The task |
What is needed is an exact repeat of the entries, with no pictures in it.

(Stored data)
+===+

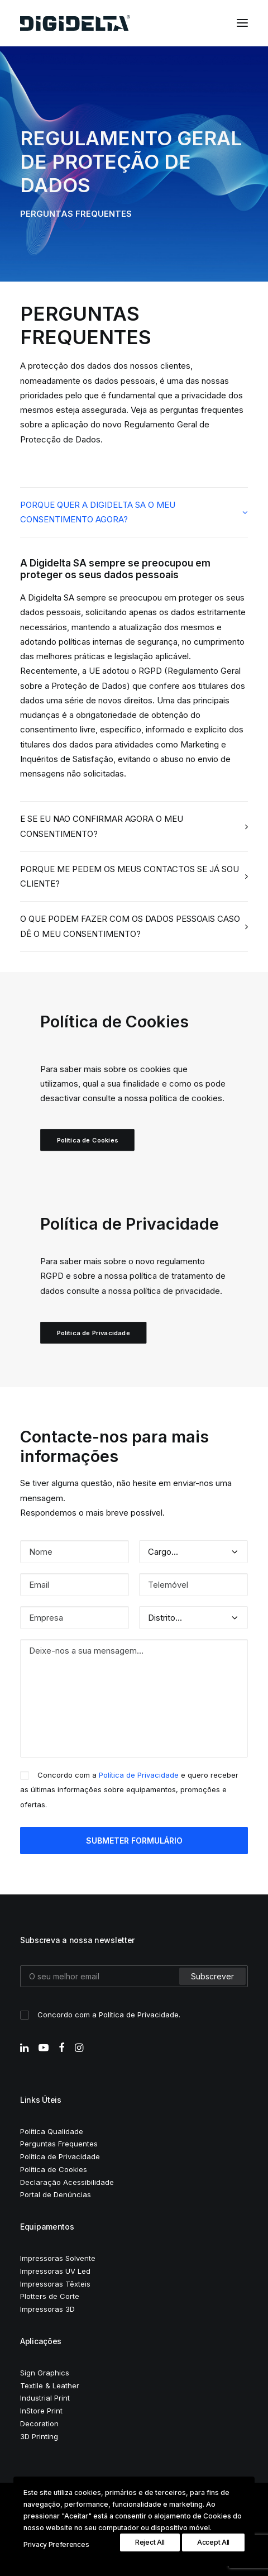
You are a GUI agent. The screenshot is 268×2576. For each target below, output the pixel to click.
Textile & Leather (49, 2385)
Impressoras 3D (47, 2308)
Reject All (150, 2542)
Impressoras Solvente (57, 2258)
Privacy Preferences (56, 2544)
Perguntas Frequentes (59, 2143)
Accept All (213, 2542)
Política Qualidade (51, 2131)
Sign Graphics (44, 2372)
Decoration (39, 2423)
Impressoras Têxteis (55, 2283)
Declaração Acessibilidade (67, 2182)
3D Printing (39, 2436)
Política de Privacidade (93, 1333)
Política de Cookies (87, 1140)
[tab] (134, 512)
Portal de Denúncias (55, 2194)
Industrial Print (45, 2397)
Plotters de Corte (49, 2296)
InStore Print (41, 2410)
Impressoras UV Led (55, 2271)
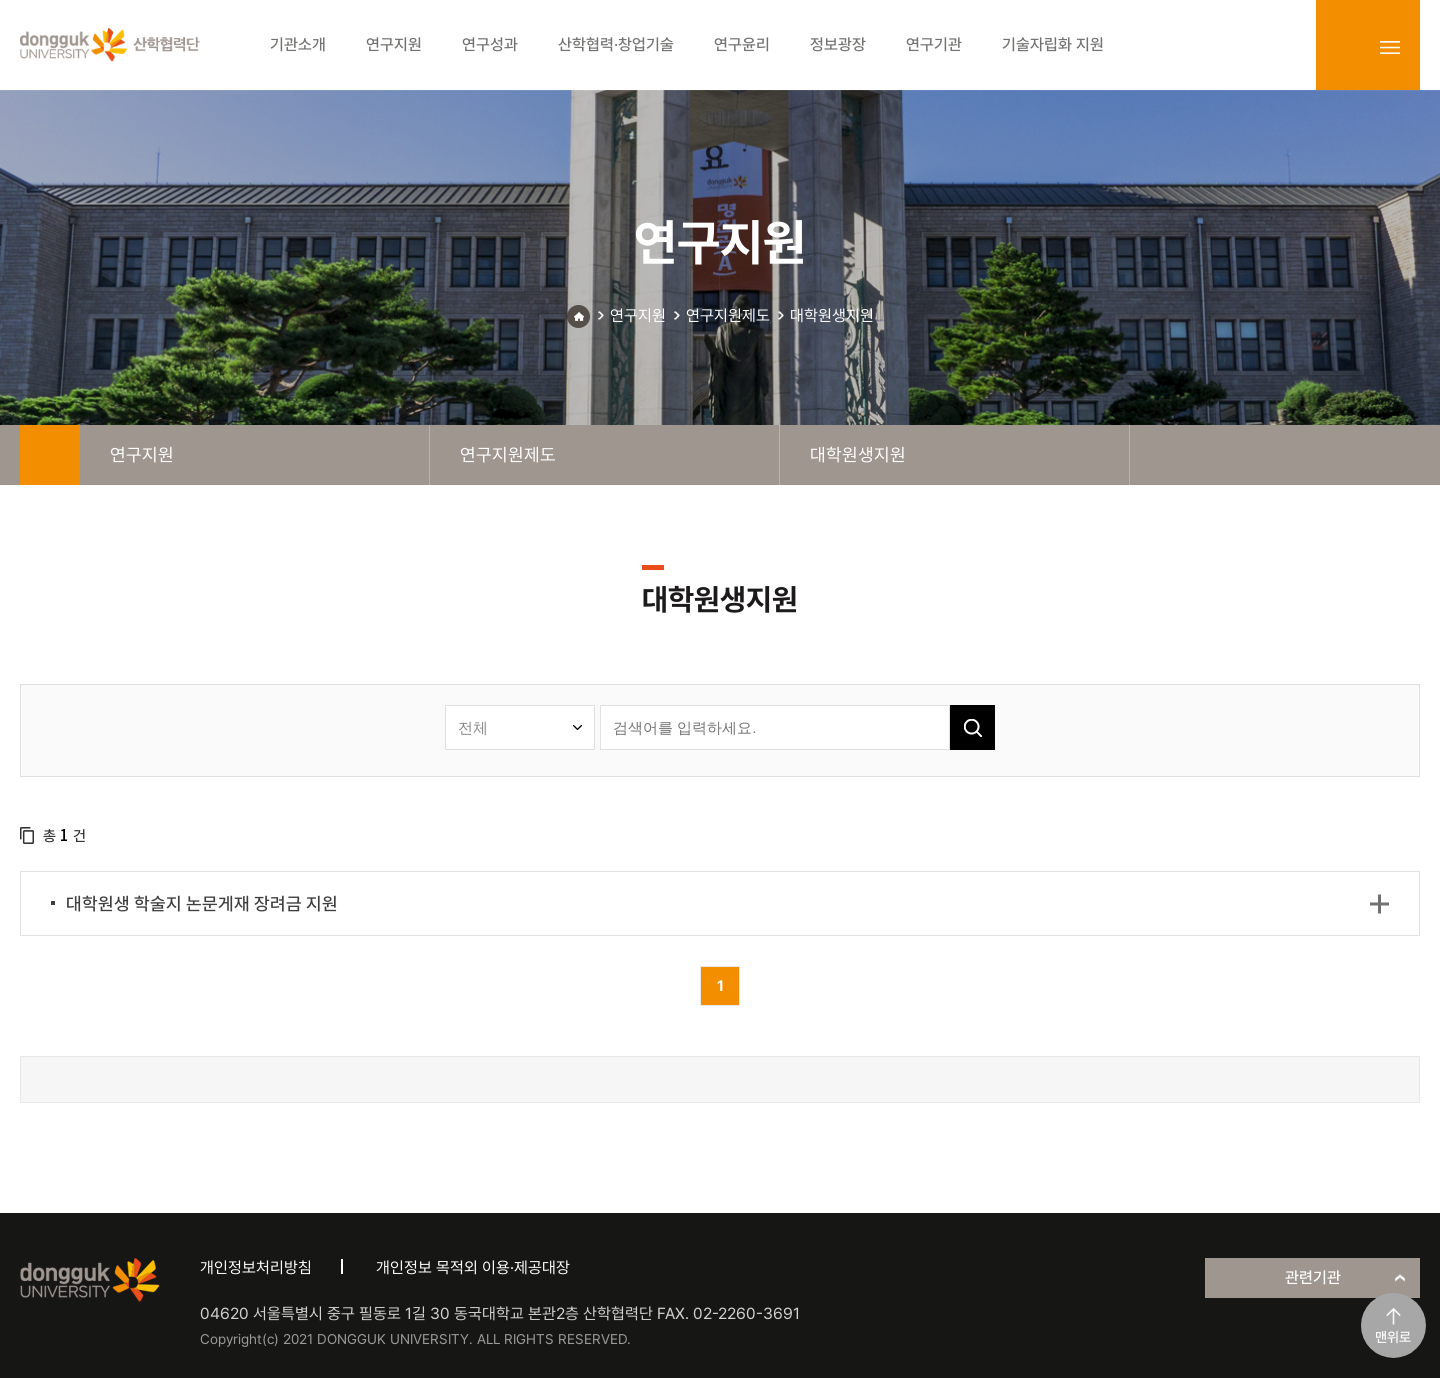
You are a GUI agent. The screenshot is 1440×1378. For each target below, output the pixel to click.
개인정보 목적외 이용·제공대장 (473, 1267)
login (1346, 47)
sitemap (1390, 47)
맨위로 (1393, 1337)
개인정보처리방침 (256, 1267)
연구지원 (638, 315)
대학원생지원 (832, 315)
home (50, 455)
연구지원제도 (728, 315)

+===+

Solution to this task |
You are a GUI agent. The screenshot is 268×2576. For each target below, output the pixel to click.
Textile & Leather (49, 2385)
Impressoras 3D (47, 2308)
Reject All (150, 2542)
Impressoras Solvente (57, 2258)
Privacy Preferences (56, 2544)
Perguntas Frequentes (59, 2143)
Accept All (213, 2542)
Política Qualidade (51, 2131)
Sign Graphics (44, 2372)
Decoration (39, 2423)
Impressoras Têxteis (55, 2283)
Declaração Acessibilidade (67, 2182)
3D Printing (39, 2436)
Política de Privacidade (93, 1333)
Política de Cookies (87, 1140)
[tab] (134, 512)
Portal de Denúncias (55, 2194)
Industrial Print (45, 2397)
Plotters de Corte (49, 2296)
InStore Print (41, 2410)
Impressoras UV Led (55, 2271)
You are a GUI agent. The screenshot is 1440×1378. For each target below, output the pixel to click.
개인정보 목적외 이용·제공대장 (473, 1267)
login (1346, 47)
sitemap (1390, 47)
맨위로 (1393, 1337)
개인정보처리방침 (256, 1267)
연구지원 (638, 315)
대학원생지원 (832, 315)
home (50, 455)
연구지원제도 (728, 315)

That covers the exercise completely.